Why Startup Advisors Are Often Full of Sh*t

Why Startup Advisors Are Often Full of Sh*t

"No one knows anything." This famous quote from screenwriting guru William Goldman encapsulates the uncertainty inherent in predicting successes and failures, hits and flops in the creative industries. This sentiment seems especially relevant in the chaotic world of startups where ideas live or die by the whims of users and investors. In the early days of a startup, founders are overwhelmed with well-meaning advice from all corners - investors, mentors, friends and family. Everyone has an opinion on what you should do, what features to build, who to hire, what business model to adopt. But the reality is that when you're pioneering something, nobody actually knows if your idea will succeed or fail. Some people just don't know that they don't know.

This was the case with many legendary startups in their infancy. When Facebook launched, it was widely predicted to be a niche service for college students. When Airbnb launched, renting rooms or apartments to strangers seemed too dangerous to ever go mainstream. YouTube was scoffed at by VCs who didn't think user-generated video would ever be a viable business. The list goes on. In the early stages of a startup journey, everything is uncertain - the product, the business model, customer demand. There are simply too many variables at play for anyone to predict success confidently. Yet many investors and advisors act like they have supreme confidence that their advice will lead to certain success. This confidence likely comes more from ego and bravado rather than actual insight.

This overabundance of advice can be dangerous to impressionable startup founders. Whose advice do you actually follow when everyone seems so sure of themselves yet data points for your unique idea are scarce? Going down the wrong path early by following poor advice can waste precious time and resources for bootstrapped startups. So what's the solution? Savvy founders learn to smile and nod at all the free advice, extract some nuggets of wisdom, but ultimately let the hard data and intuition dictate major decisions. They design small, rapid experiments to test assumptions and form their own informed opinions on product direction and business strategy. They resist the temptation to follow the most confident voice in the room.

The Allure of Advice

Why do startup founders find advice, even from questionable sources, so irresistible?
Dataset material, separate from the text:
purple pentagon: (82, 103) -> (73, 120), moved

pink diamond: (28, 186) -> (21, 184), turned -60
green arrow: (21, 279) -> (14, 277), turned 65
Firstly, with no track record behind an unproven idea, data-driven decisions are difficult. Advice fills this void, providing opinions to tilt your decision making when facts are scarce. Secondly, startups can feel psychologically lonely in those early rollercoaster days. Founders crave reassurance and validation when facing tall odds and endless stresses on zero sleep. An inbound advice call is a nice emotional boost, even if the content itself is questionable.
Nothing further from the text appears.